La brume de l’aube s’évanouit avec le jour. La fraîcheur s’enfuit devant un soleil sans bémol. J’enchaîne machinalement et délicieusement les étapes matinales du lever de camp. Pisser comme un bienheureux. Faire partir un café. Sécher la tente. Plier son duvet. Petit déjeuner dans un réfectoire luxueux. Ranger les sacs dans les bidons étanches. Puis les bidons dans les bateaux. Contraintes dont on ne se lasse puisqu’elles annoncent le plaisir de se faire porter par le courant.

La réserve du Val d’Allier sera aujourd’hui notre fil rouge. Il faudrait théoriquement s’en éloigner pour pouvoir bivouaquer. Mais notre timing flaire déjà bon le campement illégal, façon garimperos… Nous profitons de la température encore clémente pour avancer. Une progression facile, exquise.

Nous choisissons pour la pause méridienne une plage à la confluence de la Sioule. La rivière est large, le paysage dégagé, la chaleur accablante car l’ombre absente. Une énorme souche et une grande bâche permettront de bâtir un abri éphémère et salutaire. Un pique-nique conséquent doublé d’un soleil écrasant nous forceront au temps calme, sieste pour mon frère d’armes, correspondance numérique pour ma part.

La seule possibilité de ravitaillement en bord de rivière se présente après le pont de Châtel Deneuvre sous la forme d’un petit camping. L’accostage y est folklorique, la berge pas aménagée. Mais tout ce dont nous avons besoin y sera : des sanitaires pour nos réserves d’eau, de la bière fraîche, une glace. Pour ce qui est de la soirée Moules Frites, on passera notre tour, préférant mettre à profit notre légère ébriété pour pagayer sous une chaleur maintenant bien plus humaine.

La quête du Feng Shui nous fera dévisager quelques plages propices au bivouac. Après quelque hésitation, nous en choisissons une. Une vaste plage de cailloux, une terrasse à l’herbe rase, signe de la présence des vaches, charolaises probablement. Sont elles encore là? La taille du pré est difficilement sondable à l’œil nu… Si elles n’ont pas déménagé, elles viendront se désaltérer ici, leur accès à l’eau est bien marqué…

Effectivement, elles viendront boire et faire connaissance avec les éphémères voisins que nous serons ce soir. En montant ma tente, je surveille les jeunes veaux, agités et curieux. Mais sans faire croire aux mères que je pourrais être un danger pour les petits. Car, à coup sûr, ça ne plairait pas au taureau qui dépasse allègrement la demi-tonne.

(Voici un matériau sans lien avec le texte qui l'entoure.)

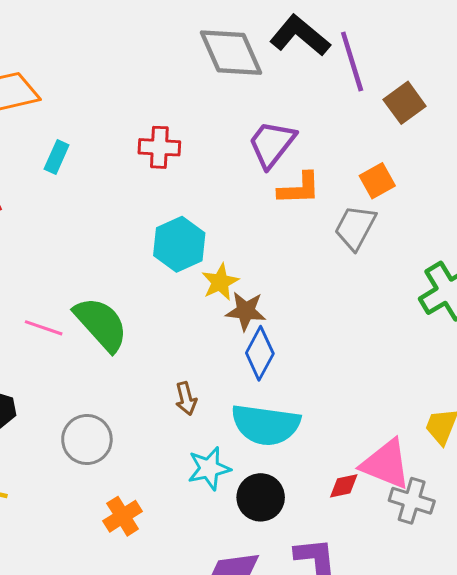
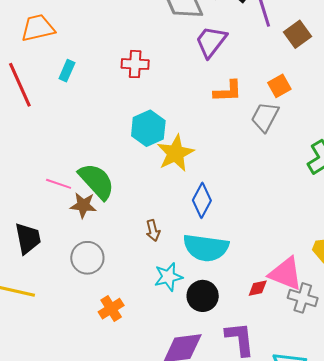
purple trapezoid: (272, 144) -> (211, 42), moved
yellow star: (220, 282) -> (175, 153), size x1.5
brown star: (246, 311) -> (83, 205), moved

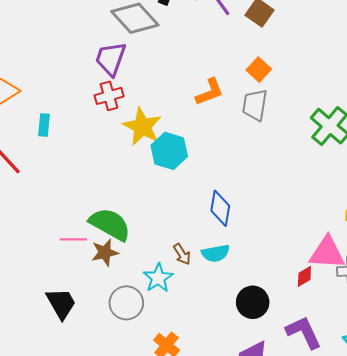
purple trapezoid: (211, 42) -> (111, 59), moved
cyan hexagon: (148, 128) -> (169, 151), moved
yellow star: (175, 153) -> (142, 127), moved
cyan semicircle: (206, 248) -> (216, 253), moved, size x0.6
cyan star: (168, 277) -> (158, 278), moved

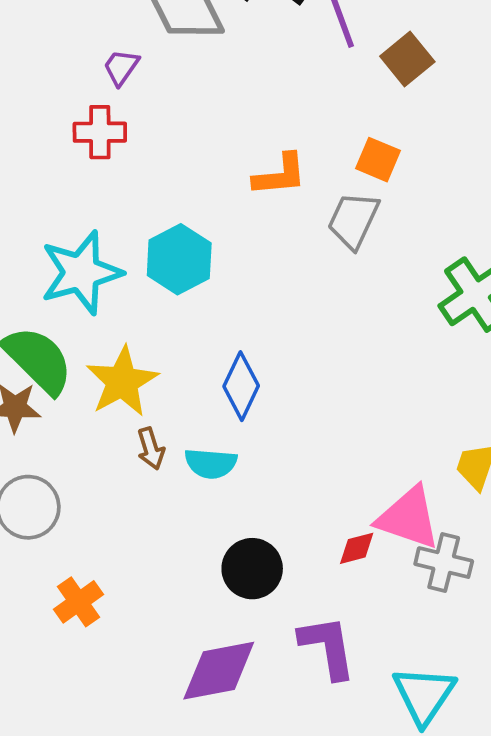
purple trapezoid: (111, 59) -> (121, 67), size x0.6
orange square: (259, 70) -> (378, 160), turned -35
yellow star: (142, 127) -> (122, 382), moved
cyan star: (158, 278) -> (81, 273), moved, size x1.5

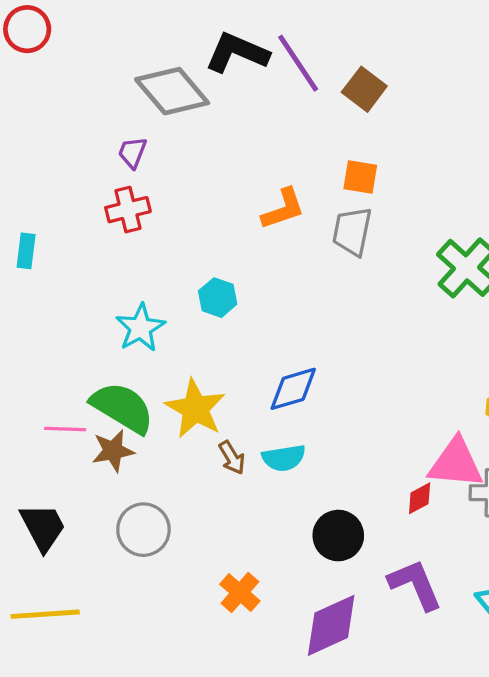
cyan hexagon: (179, 259) -> (218, 298), size x0.7
cyan star: (81, 273) -> (140, 328), size x0.7
blue diamond: (241, 386) -> (293, 389), turned 62
orange cross: (79, 602) -> (240, 593), moved

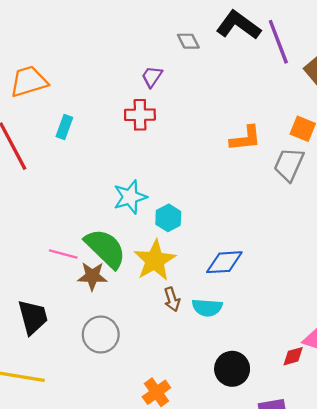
gray diamond: (172, 91) -> (188, 41), size x0.5
cyan hexagon: (218, 298) -> (168, 218), moved

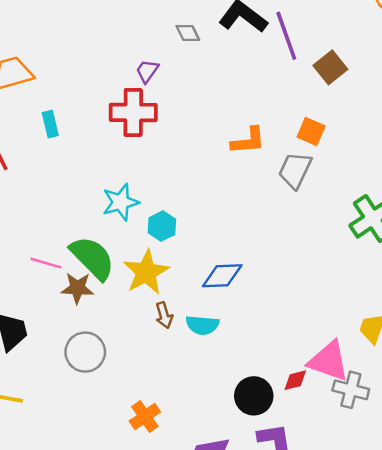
red cross: (140, 115) -> (133, 112), size x1.4
cyan rectangle: (64, 127) -> (50, 124), turned -35
black circle: (232, 369) -> (254, 396), moved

Pour limiter le nombre de chefs d’accusation, nous ne ferons pas de feu dans la réserve. Grâce au butane, le petit salé aux lentilles atteindra la température réglementaire.

Mes yeux se perdent dans le ciel de nuit. Le trafic y est intense, les satellites innombrables, l’immensité totale. Le bord d’Allier et les reflets mous de la lune dans les vaguelettes sont moins vertigineux, mais l’échelle me convient mieux.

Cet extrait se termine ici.